Retour en Orient. — Les parties inconnues de la Syrie.

D’Amérique nous revenons en Orient, et c’est d’abord un voyage archéologique qui nous y rappelle.

Il y a au fond de la Syrie, à l’orient des grandes montagnes littorales et au midi de Damas, une contrée qu’on nomme le Haourân. Couverte de ruines innombrables et habitée seulement par quelques tribus à demi pastorales, cette contrée, où pénètrent peu d’Européens et où se sont réfugiés, il y a deux ans, les Druses échappés du Liban, fut une des plus belles provinces et des plus populeuses de la Syrie romaine.
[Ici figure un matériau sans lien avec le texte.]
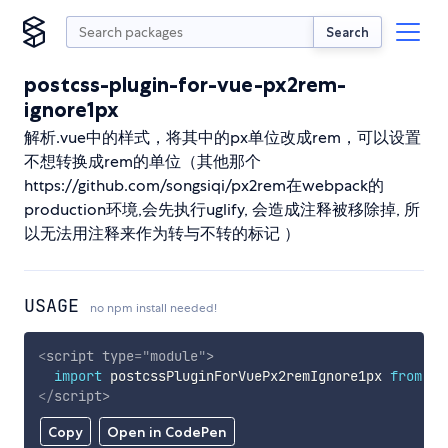
Search
postcss-plugin-for-vue-px2rem-
ignore1px
解析.vue中的样式，将其中的px单位改成rem，可以设置
不想转换成rem的单位（其他那个
https://github.com/songsiqi/px2rem在webpack的
production环境,会先执行uglify, 会造成注释被移除掉, 所
以无法用注释来作为转与不转的标记 ）
USAGE
no npm install needed!
<
script
type
=
"
module
"
>
import
 postcssPluginForVuePx2remIgnore1px 
from
'h
</
script
>
Copy
Open in CodePen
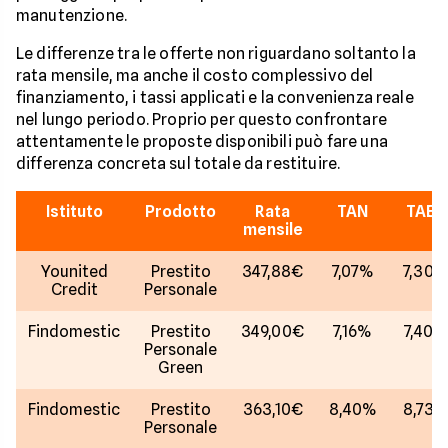
manutenzione.
Le differenze tra le offerte non riguardano soltanto la
rata mensile, ma anche il costo complessivo del
finanziamento, i tassi applicati e la convenienza reale
nel lungo periodo. Proprio per questo confrontare
attentamente le proposte disponibili può fare una
differenza concreta sul totale da restituire.
Istituto
Prodotto
Rata
TAN
TAEG
mensile
Younited
Prestito
347,88€
7,07%
7,30
Credit
Personale
Findomestic
Prestito
349,00€
7,16%
7,40%
Personale
Green
Findomestic
Prestito
363,10€
8,40%
8,73
Personale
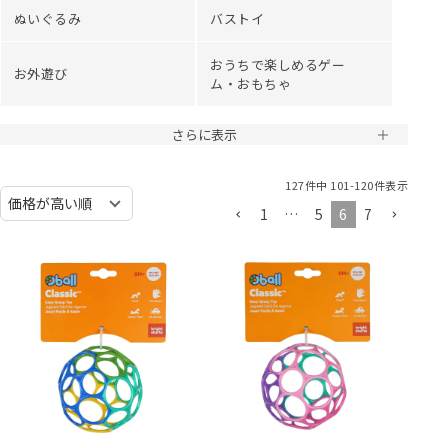
ぬいぐるみ
バストイ
おうちで楽しめるゲー
お外遊び
ム・おもちゃ
さらに表示
127
件中
101
-
120
件表示
1
…
5
6
7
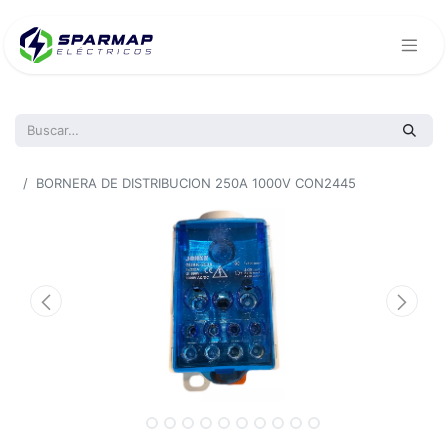
Todos los productos
BORNERA DE DISTRIBUCION 250A 1000V CON2445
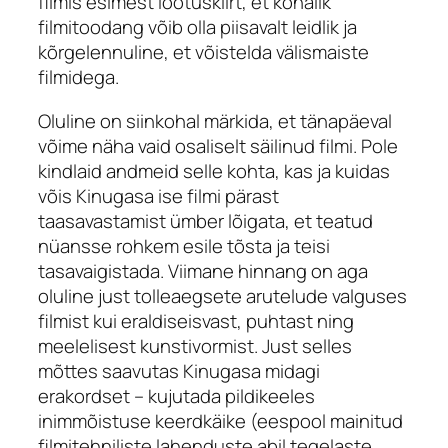
filmis esimest lootuskiirt, et kohalik
filmitoodang võib olla piisavalt leidlik ja
kõrgelennuline, et võistelda välismaiste
filmidega.
Oluline on siinkohal märkida, et tänapäeval
võime näha vaid osaliselt säilinud filmi. Pole
kindlaid andmeid selle kohta, kas ja kuidas
võis Kinugasa ise filmi pärast
taasavastamist ümber lõigata, et teatud
nüansse rohkem esile tõsta ja teisi
tasavaigistada. Viimane hinnang on aga
oluline just tolleaegsete arutelude valguses
filmist kui eraldiseisvast, puhtast ning
meelelisest kunstivormist. Just selles
mõttes saavutas Kinugasa midagi
erakordset – kujutada pildikeeles
inimmõistuse keerdkäike (eespool mainitud
filmitehniliste lahenduste abil tegelaste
L’invasion des Arabes sous les premiers khalifes en a commencé la ruine ; la domination destructive des Ottomans l’a consommée. Sur la frontière orientale du Haourân, et formant en quelque sorte le vestibule du désert qui de là se prolonge jusqu’aux rives du bas Euphrate, il existe un canton de nature volcanique, présentant l’aspect d’un pays bouleversé par les feux intérieurs : on le nomme le Safah. Ce canton, de même que le désert pierreux de Harra qui lui est contigu, est pour les tribus voisines une terre de légendes ; jusqu’à ces derniers temps aucun Européen n’y avait pénétré. Un voyageur anglais, M. Gyril Graham, etM. Wetzstein, consul de Prusse à Damas, sont les premiers qui presque simultanément, il y a quatre ans environ, en aient forcé la barrière. Les récits que tous deux en ont faits étaient de nature à exciter vivement la curiosité, notamment la singulière découverte de plaines entières couvertes de pierres qu’on pourrait presque comparer aux cailloux de nos grèves, et sur un grand nombre desquelles on voit tracées les images grossières de palmiers ou d’animaux, fréquemment accompagnées de mots ou de noms en caractères archaïques dont plusieurs rappellent les plus vieilles inscriptions de la Phénicie et de l’Arabie méridionale. C’était comme une énigme jetée aux archéologues de l’Europe.

Forêt morte, à la limite des sapins de Sikim. — Dessin de A. de Bar d’après MM. Schlagintweit.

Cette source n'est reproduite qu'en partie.